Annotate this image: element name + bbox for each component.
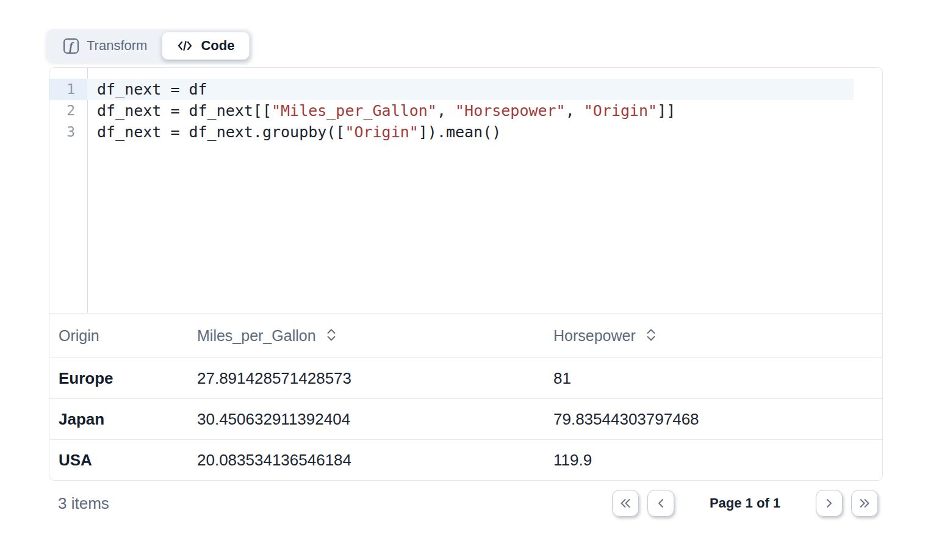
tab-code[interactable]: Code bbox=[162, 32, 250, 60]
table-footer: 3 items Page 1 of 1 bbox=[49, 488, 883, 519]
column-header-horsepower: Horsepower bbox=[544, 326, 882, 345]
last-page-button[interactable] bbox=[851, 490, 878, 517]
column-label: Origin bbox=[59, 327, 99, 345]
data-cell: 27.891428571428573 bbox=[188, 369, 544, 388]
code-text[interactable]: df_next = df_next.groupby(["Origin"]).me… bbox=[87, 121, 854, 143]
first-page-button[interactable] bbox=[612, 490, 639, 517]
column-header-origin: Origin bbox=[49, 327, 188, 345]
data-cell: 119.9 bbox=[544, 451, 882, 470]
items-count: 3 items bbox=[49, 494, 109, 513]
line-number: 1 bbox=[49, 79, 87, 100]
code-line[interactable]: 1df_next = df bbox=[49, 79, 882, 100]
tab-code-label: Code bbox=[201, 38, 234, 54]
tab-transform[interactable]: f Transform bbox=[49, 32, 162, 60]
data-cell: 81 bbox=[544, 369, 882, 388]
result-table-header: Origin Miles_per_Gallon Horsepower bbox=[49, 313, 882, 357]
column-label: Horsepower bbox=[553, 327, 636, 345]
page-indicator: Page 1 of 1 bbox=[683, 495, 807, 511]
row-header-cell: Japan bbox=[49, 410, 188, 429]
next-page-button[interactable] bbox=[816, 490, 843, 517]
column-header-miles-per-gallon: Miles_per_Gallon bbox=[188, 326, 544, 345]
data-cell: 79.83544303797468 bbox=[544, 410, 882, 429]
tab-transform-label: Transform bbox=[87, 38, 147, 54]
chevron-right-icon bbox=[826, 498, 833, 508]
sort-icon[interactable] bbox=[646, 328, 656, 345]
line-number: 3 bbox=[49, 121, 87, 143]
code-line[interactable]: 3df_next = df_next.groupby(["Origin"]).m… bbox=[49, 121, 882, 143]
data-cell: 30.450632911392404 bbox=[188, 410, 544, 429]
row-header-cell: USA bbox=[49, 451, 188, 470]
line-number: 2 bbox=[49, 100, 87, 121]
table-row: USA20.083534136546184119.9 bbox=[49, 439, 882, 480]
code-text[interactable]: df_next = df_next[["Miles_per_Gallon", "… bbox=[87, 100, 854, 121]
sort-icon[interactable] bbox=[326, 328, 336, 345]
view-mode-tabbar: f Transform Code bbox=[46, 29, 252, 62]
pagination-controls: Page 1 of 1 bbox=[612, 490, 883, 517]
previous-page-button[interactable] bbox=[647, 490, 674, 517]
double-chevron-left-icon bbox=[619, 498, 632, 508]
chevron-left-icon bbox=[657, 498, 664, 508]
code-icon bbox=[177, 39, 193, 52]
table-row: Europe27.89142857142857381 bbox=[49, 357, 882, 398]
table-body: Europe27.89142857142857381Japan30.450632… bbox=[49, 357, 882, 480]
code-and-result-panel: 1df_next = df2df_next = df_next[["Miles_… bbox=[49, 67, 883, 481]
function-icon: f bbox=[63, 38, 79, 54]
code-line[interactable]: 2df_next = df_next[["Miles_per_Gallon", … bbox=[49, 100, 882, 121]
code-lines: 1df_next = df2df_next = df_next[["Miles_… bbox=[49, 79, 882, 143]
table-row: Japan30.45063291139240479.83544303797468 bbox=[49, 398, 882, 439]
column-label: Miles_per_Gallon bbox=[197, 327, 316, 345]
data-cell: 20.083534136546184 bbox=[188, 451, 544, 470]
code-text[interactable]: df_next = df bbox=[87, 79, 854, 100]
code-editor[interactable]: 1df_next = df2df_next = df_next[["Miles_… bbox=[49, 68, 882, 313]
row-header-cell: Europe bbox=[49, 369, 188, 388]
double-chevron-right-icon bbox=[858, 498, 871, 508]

-*-

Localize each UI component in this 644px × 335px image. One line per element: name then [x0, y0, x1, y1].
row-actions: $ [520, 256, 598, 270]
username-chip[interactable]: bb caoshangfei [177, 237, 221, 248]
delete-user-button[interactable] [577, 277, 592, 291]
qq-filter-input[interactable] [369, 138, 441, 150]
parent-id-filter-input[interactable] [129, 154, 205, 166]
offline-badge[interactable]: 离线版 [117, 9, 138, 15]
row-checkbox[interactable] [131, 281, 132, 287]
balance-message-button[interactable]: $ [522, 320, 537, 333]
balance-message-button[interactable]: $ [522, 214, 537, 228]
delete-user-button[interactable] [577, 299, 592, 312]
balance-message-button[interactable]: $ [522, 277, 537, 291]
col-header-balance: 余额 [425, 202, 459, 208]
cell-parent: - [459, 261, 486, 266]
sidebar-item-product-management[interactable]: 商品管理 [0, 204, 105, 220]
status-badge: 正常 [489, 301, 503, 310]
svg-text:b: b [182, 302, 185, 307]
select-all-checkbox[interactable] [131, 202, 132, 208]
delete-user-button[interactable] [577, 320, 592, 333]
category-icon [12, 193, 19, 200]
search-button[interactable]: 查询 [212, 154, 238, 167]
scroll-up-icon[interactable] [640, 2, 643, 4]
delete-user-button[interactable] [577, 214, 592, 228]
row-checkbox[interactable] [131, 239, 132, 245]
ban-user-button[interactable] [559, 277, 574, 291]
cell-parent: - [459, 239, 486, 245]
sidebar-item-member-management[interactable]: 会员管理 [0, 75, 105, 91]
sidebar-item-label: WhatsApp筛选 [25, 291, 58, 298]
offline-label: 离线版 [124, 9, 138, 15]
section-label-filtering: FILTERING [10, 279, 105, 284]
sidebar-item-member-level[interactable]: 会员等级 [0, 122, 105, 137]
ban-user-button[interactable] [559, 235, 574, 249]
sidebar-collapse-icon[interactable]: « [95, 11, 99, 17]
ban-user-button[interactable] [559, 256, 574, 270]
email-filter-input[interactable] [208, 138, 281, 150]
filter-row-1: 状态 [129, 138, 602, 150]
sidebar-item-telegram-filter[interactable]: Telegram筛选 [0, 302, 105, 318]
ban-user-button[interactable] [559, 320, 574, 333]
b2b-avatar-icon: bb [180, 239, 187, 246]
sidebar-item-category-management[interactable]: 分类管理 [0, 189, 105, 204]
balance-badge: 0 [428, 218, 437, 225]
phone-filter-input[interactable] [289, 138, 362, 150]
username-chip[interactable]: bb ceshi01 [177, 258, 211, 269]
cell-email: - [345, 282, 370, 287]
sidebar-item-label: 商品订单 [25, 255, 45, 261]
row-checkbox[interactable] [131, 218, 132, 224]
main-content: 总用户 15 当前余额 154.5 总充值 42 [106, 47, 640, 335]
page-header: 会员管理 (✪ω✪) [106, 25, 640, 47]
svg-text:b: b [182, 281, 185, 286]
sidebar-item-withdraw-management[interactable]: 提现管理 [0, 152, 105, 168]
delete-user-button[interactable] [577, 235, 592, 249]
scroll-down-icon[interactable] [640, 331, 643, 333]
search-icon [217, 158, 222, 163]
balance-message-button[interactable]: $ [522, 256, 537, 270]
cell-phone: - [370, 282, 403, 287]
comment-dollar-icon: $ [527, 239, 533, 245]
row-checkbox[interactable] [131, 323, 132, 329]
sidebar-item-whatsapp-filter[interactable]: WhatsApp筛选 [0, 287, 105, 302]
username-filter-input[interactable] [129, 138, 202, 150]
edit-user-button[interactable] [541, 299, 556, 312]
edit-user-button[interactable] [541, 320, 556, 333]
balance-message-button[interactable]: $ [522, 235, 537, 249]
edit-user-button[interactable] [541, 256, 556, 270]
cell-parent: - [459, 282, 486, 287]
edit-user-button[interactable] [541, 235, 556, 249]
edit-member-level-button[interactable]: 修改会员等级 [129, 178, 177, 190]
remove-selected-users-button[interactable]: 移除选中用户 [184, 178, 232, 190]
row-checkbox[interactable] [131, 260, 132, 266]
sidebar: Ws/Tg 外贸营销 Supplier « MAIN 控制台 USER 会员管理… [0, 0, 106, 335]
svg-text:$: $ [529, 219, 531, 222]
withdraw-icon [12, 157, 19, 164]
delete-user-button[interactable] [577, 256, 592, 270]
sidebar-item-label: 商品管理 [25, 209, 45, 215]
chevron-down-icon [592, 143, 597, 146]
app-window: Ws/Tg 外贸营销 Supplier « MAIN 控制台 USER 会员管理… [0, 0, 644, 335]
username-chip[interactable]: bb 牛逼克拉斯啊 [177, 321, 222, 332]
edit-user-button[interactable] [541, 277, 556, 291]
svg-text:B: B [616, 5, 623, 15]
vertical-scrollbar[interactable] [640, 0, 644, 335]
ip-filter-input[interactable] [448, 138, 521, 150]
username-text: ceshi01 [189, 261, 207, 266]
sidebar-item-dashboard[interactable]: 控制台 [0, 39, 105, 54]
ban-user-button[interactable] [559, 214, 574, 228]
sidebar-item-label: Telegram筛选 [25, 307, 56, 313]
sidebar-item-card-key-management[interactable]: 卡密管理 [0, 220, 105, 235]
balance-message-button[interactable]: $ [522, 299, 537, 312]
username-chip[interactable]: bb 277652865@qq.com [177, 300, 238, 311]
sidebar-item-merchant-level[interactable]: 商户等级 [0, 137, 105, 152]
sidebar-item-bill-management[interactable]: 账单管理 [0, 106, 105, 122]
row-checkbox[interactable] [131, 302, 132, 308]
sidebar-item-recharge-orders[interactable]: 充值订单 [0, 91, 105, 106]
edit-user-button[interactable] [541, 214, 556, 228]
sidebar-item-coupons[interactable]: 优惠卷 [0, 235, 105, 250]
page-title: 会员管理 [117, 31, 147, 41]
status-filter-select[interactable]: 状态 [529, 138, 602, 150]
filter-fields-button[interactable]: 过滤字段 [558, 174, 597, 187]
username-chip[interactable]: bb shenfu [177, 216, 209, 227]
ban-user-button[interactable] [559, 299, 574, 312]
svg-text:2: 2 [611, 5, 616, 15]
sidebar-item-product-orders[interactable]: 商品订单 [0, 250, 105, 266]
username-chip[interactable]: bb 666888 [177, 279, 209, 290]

-*-

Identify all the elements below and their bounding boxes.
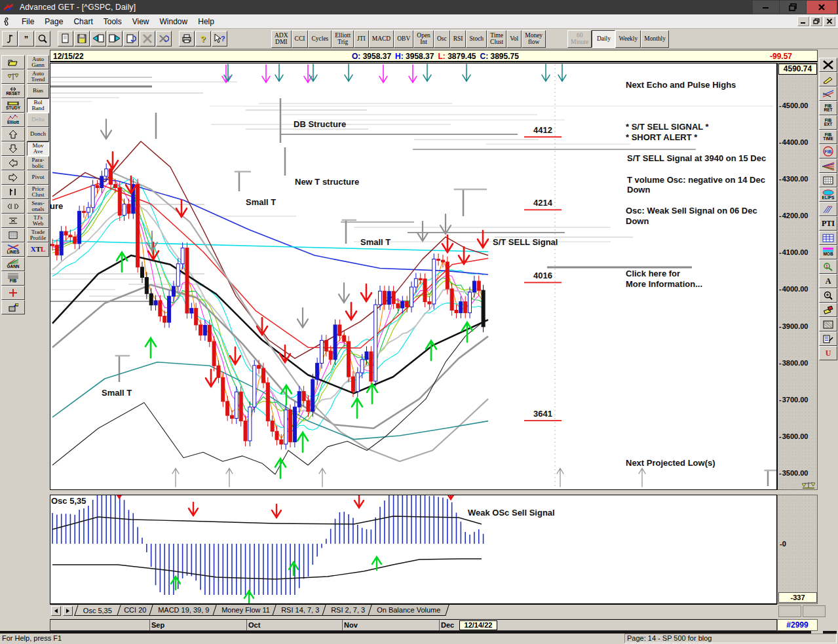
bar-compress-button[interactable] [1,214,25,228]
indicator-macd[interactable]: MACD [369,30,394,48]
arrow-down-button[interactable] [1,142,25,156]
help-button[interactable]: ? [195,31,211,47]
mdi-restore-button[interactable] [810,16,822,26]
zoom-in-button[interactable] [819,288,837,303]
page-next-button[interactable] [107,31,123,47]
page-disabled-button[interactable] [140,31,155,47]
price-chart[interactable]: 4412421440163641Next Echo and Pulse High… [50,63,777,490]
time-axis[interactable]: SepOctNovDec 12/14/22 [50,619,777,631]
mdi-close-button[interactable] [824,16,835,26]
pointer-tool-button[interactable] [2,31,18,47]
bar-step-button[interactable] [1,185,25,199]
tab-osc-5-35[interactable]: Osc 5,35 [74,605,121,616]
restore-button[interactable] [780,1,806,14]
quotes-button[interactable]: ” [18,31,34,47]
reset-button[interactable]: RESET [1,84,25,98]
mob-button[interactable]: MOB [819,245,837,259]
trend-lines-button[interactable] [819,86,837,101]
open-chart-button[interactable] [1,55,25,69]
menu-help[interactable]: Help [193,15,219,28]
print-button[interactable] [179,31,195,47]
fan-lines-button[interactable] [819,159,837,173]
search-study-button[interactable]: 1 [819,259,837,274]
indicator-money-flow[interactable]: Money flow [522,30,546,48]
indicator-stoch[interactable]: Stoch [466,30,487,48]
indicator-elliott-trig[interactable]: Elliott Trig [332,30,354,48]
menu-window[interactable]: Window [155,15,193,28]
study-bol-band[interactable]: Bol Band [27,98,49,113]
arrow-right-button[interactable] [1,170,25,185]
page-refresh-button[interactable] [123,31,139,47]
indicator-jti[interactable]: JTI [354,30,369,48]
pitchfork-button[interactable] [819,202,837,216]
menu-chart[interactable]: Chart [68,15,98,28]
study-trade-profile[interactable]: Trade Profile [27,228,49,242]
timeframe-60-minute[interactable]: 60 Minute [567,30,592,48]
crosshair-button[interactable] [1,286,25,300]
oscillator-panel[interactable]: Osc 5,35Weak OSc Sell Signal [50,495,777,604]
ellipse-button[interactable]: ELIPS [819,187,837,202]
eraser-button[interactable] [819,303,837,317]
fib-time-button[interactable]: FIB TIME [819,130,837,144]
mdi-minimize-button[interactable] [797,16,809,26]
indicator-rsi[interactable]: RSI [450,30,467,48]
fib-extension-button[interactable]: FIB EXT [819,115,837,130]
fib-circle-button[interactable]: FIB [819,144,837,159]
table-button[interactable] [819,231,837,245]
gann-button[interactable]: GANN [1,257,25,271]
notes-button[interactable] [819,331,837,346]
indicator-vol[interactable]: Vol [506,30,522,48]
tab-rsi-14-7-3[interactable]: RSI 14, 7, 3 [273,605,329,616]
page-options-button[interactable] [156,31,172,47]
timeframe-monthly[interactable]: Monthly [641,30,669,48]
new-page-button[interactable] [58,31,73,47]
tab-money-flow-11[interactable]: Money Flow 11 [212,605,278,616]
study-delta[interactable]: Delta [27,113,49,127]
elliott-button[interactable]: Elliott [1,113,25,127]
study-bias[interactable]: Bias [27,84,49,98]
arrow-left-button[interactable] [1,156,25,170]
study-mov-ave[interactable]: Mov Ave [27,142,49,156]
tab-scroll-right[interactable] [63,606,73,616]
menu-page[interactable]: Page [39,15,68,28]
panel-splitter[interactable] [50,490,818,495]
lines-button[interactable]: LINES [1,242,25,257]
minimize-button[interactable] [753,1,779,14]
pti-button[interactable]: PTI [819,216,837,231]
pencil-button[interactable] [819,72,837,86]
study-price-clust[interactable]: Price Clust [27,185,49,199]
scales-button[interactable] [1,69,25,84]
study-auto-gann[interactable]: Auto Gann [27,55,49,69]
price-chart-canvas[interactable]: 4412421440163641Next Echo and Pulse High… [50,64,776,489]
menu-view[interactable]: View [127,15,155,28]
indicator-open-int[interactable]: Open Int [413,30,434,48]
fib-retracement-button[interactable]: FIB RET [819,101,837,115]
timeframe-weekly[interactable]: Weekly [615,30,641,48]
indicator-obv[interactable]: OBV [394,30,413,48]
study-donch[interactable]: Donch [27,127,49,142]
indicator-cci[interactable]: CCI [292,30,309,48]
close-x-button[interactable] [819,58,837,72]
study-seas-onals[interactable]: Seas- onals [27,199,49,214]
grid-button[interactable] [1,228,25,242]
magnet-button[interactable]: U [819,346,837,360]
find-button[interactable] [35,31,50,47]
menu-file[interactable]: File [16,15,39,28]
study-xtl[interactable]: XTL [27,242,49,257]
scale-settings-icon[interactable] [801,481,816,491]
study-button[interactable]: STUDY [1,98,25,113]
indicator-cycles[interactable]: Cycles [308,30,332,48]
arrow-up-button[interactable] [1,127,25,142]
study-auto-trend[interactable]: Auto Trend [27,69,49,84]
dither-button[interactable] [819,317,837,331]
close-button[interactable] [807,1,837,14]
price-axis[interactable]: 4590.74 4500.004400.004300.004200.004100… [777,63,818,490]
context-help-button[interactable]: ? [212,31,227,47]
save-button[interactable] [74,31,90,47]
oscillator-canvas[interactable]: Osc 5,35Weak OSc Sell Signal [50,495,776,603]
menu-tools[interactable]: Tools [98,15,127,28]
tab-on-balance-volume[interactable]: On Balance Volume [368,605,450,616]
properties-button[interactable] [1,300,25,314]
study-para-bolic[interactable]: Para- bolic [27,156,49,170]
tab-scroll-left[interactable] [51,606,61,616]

-*-

● Exercise description: Copy all lines from the material that contain "WhatsApp筛选".

● Answer below:
sidebar-item-label: WhatsApp筛选 [25, 291, 58, 298]
sidebar-item-whatsapp-filter[interactable]: WhatsApp筛选 [0, 287, 105, 302]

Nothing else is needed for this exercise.